Indoor Air Pollutants and Swine FarmingMore and more swine farmers have chosen to raise swine in indoor confinement buildings. This trend has been increasing over the past 20 years in Europe and the United States. This method of indoor farming has proven to be more profitable than traditional swine farming. It requires fewer employees thus reducing labor costs. Unfortunately this more economic way of farming has serious side effects on the employees’ health. Indoor air pollutants from these confinement buildings compromise the health of the employees. Multiple respiratory irritants include, but are not limited to chemicals, pesticides, dust, endotoxins (toxins associated with gram negative bacteria) and ammonia. These indoor air pollutants contribute to respiratory tract and systemic inflammation symptoms.

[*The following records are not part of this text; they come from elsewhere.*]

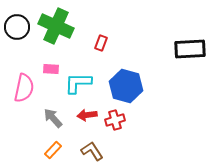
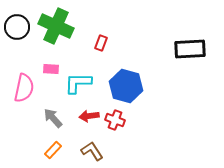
red arrow: moved 2 px right, 1 px down
red cross: rotated 36 degrees clockwise
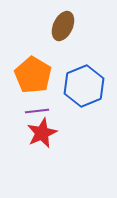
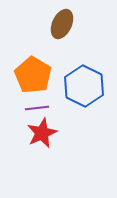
brown ellipse: moved 1 px left, 2 px up
blue hexagon: rotated 12 degrees counterclockwise
purple line: moved 3 px up
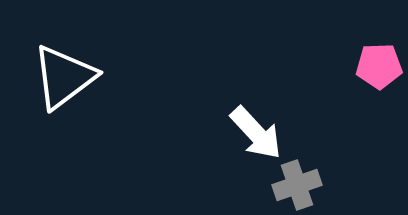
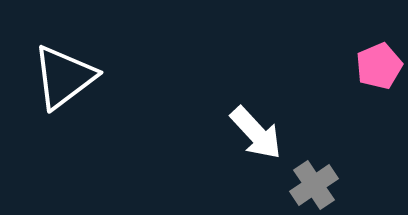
pink pentagon: rotated 21 degrees counterclockwise
gray cross: moved 17 px right; rotated 15 degrees counterclockwise
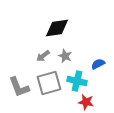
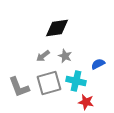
cyan cross: moved 1 px left
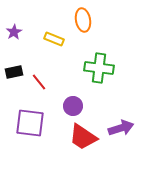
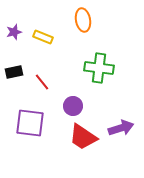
purple star: rotated 14 degrees clockwise
yellow rectangle: moved 11 px left, 2 px up
red line: moved 3 px right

Studies have revealed respiratory inflammation characterized by increased numbers of lymphocytes, (a type of white blood cell) macrophages,( white blood cells that engulf and then digest cellular debris and pathogens) and neutrophils (the first immune cells to arrive at a site of infection). Indoor air pollutants inhaled by farm workers, office workers, veterinarians, and others that are exposed to these toxins have been known to cause acute respiratory symptoms such as bronchitis, asthma-like syndrome, or exacerbation of pre-existing asthma.
The use of respirators is inconsistent with workers in the indoor confinement buildings. Spraying canola oil is also used to reduce dust and has been shown to be effective in reducing some of the indoor air pollutants. Unfortunately this is not enough to reduce the many airborne toxins that exist in these swine confinement buildings.
Another more recent problem is farm workers contracting methicillin-resistant Staphylococcus aureus (MRSA) and not reporting it. Doctors are not required to report these types of infections and too often the patients are not even diagnosed with MRSA until the infections do not respond to medication. MRSA is an airborne pathogen. These types of malignant pathogens combine with all the other indoor air pollutants in these buildings and spread disease among the live stock and employees. The ongoing doses of antibiotics given to animals to enhance rapid growth can make MRSA even more powerful.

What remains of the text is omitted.